Julie : Je suis rentrée aux Beaux Arts en peinture. J’avais donc l’habitude de jouer avec les couleurs. Malheureusement pour moi, je n’étais pas suffisamment douée pour arriver à la cheville des bons peintres de la formation. Ce constat m’a quelque peu déprimée au début. À l’époque je travaillais en parallèle dans une boutique Phildar. C’est dans cette environnement, entourée de pelotes de laine que ma curiosité pour l’art textile s’est développée. Mais mon véritable déclic créatif a eu lieu dans un Emmaüs, quand je suis tombée sur une grande scène de chasse entièrement réalisée au point de croix. Fascinée par le rendu majestueux de l’œuvre, je me suis dit “c’est exactement ce que je veux faire”.
“J’ai toujours eu plus de facilités à m’exprimer avec la peinture à l’aiguille qu’avec la peinture traditionnelle.”
Julie se lance alors tête baissée dans la pratique du point de croix sans mentor ni guide pour l’aider à prendre ses marques. Elle commence par représenter des scènes d’actualités où la violence exulte. Aux origines, sa démarche est revendicatrice et politique. Elle dénonce globalement l’injustice, en passant par des exemples tels que la guerre ou les violences policières. Mais après les attentats parisiens du 13 novembre 2015, la jeune femme ressent un blocage.

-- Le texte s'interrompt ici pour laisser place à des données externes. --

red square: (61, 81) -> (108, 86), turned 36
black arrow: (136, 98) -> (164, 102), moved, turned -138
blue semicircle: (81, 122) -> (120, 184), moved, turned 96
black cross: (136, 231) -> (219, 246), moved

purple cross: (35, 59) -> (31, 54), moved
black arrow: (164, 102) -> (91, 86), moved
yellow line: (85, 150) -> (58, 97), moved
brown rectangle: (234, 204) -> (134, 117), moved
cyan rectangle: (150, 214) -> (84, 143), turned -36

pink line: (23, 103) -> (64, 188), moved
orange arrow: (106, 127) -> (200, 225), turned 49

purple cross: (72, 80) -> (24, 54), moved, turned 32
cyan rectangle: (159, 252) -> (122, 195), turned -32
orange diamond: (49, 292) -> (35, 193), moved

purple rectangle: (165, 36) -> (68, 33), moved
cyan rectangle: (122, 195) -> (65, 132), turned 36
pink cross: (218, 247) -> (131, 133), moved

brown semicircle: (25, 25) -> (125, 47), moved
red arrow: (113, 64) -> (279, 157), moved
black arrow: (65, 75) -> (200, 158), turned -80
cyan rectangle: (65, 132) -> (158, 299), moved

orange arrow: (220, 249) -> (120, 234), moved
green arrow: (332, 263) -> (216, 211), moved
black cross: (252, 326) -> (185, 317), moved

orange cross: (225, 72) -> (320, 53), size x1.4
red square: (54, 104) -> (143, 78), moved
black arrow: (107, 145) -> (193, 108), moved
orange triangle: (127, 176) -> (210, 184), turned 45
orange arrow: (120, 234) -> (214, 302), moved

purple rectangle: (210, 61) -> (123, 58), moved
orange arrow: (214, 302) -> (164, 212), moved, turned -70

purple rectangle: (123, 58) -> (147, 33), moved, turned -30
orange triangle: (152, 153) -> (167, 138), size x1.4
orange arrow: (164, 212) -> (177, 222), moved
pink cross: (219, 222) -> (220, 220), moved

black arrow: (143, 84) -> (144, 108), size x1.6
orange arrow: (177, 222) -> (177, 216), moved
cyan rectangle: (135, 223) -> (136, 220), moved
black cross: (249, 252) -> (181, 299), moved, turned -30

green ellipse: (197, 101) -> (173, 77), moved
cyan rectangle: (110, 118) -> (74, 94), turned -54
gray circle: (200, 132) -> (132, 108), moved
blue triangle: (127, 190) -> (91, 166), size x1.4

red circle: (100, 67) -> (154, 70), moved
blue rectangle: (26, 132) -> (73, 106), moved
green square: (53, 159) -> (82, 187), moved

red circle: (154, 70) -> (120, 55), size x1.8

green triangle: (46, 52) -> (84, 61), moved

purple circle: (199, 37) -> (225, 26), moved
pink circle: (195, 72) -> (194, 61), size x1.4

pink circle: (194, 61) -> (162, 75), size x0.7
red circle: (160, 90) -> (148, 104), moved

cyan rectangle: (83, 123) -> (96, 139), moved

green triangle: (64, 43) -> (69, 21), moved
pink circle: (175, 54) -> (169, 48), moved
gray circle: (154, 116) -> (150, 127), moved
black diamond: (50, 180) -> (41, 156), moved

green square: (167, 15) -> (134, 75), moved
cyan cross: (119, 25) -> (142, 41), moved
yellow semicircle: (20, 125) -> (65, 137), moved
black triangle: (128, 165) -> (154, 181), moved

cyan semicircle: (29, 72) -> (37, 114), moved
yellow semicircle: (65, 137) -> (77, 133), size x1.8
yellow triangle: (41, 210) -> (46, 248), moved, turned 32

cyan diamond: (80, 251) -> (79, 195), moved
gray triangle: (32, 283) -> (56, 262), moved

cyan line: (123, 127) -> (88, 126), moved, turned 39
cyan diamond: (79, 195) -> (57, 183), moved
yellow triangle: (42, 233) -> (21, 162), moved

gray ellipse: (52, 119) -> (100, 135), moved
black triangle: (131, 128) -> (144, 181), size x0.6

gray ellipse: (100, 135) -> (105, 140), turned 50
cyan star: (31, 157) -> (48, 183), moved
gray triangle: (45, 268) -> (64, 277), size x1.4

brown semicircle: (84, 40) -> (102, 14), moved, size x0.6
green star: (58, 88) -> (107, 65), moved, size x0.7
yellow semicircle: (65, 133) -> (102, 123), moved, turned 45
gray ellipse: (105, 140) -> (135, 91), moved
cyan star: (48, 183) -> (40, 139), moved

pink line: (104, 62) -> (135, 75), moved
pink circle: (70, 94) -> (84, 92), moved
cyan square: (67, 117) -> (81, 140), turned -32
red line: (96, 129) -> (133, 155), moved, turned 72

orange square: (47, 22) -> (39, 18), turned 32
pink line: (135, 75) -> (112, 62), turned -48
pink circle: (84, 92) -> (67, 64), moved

Julie : Après ces évènements tragiques, j’ai eu un blocage total. Je me suis dit que je ne pouvais plus représenter autant de violence dans mes réalisations. Au début l’objectif était de montrer ce qui se passait dans le monde et de dénoncer ces climats de tension, mes broderies étant un miroir de la société. Comme cela était devenu trop réel, trop présent dans notre quotidien, je me sentais paralysée. J’ai donc abandonné ces thématiques graves pour partir sur des sujets beaucoup plus légers. C’est comme ça que j’ai commencé à réaliser des portraits et des scènes de films.
Aux Beaux Arts de Paris, le profil atypique de Julie ne fait pas l’unanimité. Son attrait pour la pop culture lui vaut même des reproches de la part de ses professeurs. Bien que sa pratique artistique soit appréciée et reconnue, les thèmes qu’elle aborde sont décriés. Comment combattre des poids lourds de la culture classique tels que Cocteau, Chabrol ou encore Godard avec des personnages tirés de mythologies populaires comme Batman ou Edward Cullen ?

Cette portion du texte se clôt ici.